There are no alcoholic beverages made from the "nectar" of flowers per se. It would be very difficult/expensive to collect 100% flower nectar straight from flowers in sufficient quantities to make a beverage. Having said that, [honey][1] is essentially flower nectar collected by bees and regurgitated in the hive as a future food source. You can enjoy fermented Honey as [Mead][2] in a wide variety of flavors and flower varieties.
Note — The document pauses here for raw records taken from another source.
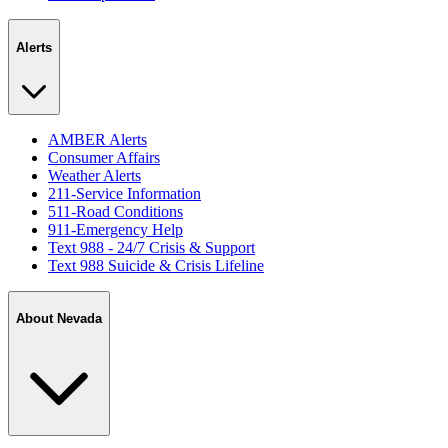
Alerts
AMBER Alerts
Consumer Affairs
Weather Alerts
211-Service Information
511-Road Conditions
911-Emergency Help
Text 988 - 24/7 Crisis & Support
Text 988 Suicide & Crisis Lifeline
About Nevada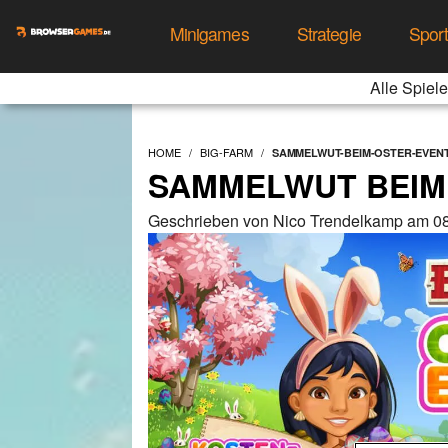
Minigames
Strategie
Spor
Alle Spiele
HOME
BIG-FARM
SAMMELWUT-BEIM-OSTER-EVEN
SAMMELWUT BEIM
Geschrieben von Nico Trendelkamp am 08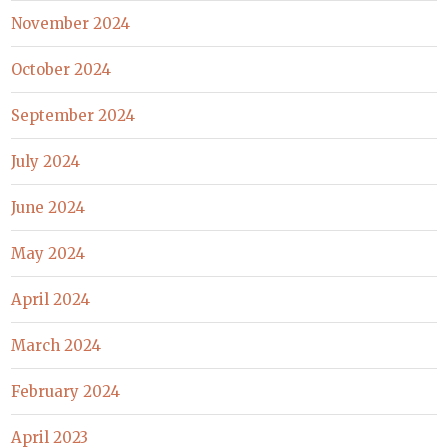
November 2024
October 2024
September 2024
July 2024
June 2024
May 2024
April 2024
March 2024
February 2024
April 2023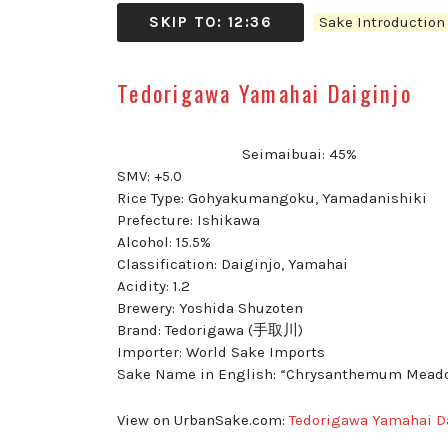
SKIP TO: 12:36
Sake Introductio
Tedorigawa Yamahai Daiginjo
Seimaibuai: 45%
SMV: +5.0
Rice Type: Gohyakumangoku, Yamadanishiki
Prefecture: Ishikawa
Alcohol: 15.5%
Classification: Daiginjo, Yamahai
Acidity: 1.2
Brewery: Yoshida Shuzoten
Brand: Tedorigawa (手取川)
Importer: World Sake Imports
Sake Name in English: “Chrysanthemum Mead
View on UrbanSake.com:
Tedorigawa Yamahai D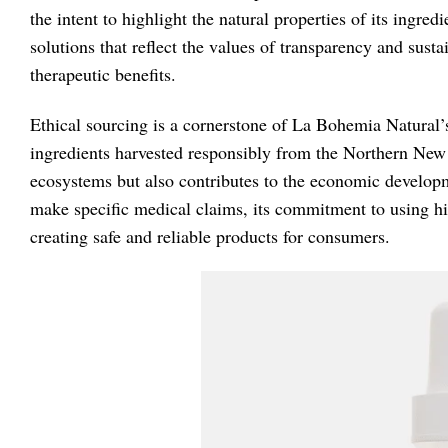
the intent to highlight the natural properties of its ingr
solutions that reflect the values of transparency and sust
therapeutic benefits.
Ethical sourcing is a cornerstone of La Bohemia Natural’s
ingredients harvested responsibly from the Northern New 
ecosystems but also contributes to the economic develop
make specific medical claims, its commitment to using hig
creating safe and reliable products for consumers.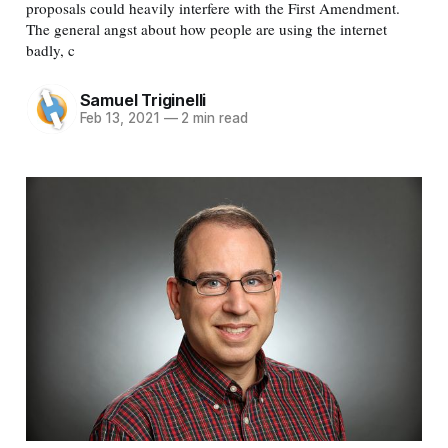
proposals could heavily interfere with the First Amendment.
The general angst about how people are using the internet
badly, c
Samuel Triginelli
Feb 13, 2021
—
2 min read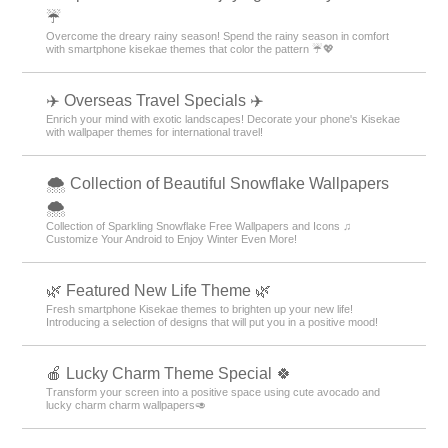
☔
Overcome the dreary rainy season! Spend the rainy season in comfort
with smartphone kisekae themes that color the pattern ☔💖
✈️ Overseas Travel Specials ✈️
Enrich your mind with exotic landscapes! Decorate your phone's Kisekae
with wallpaper themes for international travel!
🌨 Collection of Beautiful Snowflake Wallpapers
🌨
Collection of Sparkling Snowflake Free Wallpapers and Icons ♫
Customize Your Android to Enjoy Winter Even More!
🌿 Featured New Life Theme 🌿
Fresh smartphone Kisekae themes to brighten up your new life!
Introducing a selection of designs that will put you in a positive mood!
🍎 Lucky Charm Theme Special 🍀
Transform your screen into a positive space using cute avocado and
lucky charm charm wallpapers🥑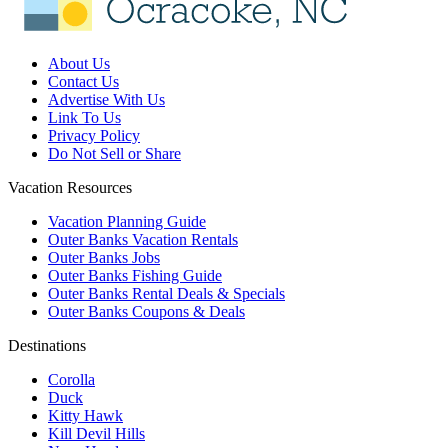
About Us
Contact Us
Advertise With Us
Link To Us
Privacy Policy
Do Not Sell or Share
Vacation Resources
Vacation Planning Guide
Outer Banks Vacation Rentals
Outer Banks Jobs
Outer Banks Fishing Guide
Outer Banks Rental Deals & Specials
Outer Banks Coupons & Deals
Destinations
Corolla
Duck
Kitty Hawk
Kill Devil Hills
Bees store the nectar in a "honey stomach" so there is no digestion of the nectar. [Read in more detail here:][3]

> "Although many sources refer to the honey bee crop as the 'honey
> stomach,' it is not a place where consumed foods are being digested in
> honey bees."
> 
> In their book, Honey Bee Biology and Beekeeping, authors Dewey Caron
> and Lawrence John "Larry" Connor define the honey stomach as a a
> "honey sac."
> 
> It's "an enlargement of the posterior end of the esophagus in the bee
> abdomen in which the bee carries the nectar from flower to hive."
> 
> Bee vomit? No way. It's where nectar is stored. It's not a stomach as
> we know it.

As mentioned before, beer is made with a flower called hops. There are many other beers and meads flavored with dried flowers. 

As for where to buy Mead, you can most likely find it any decent beer/wine/liquor store and easily by searching the web.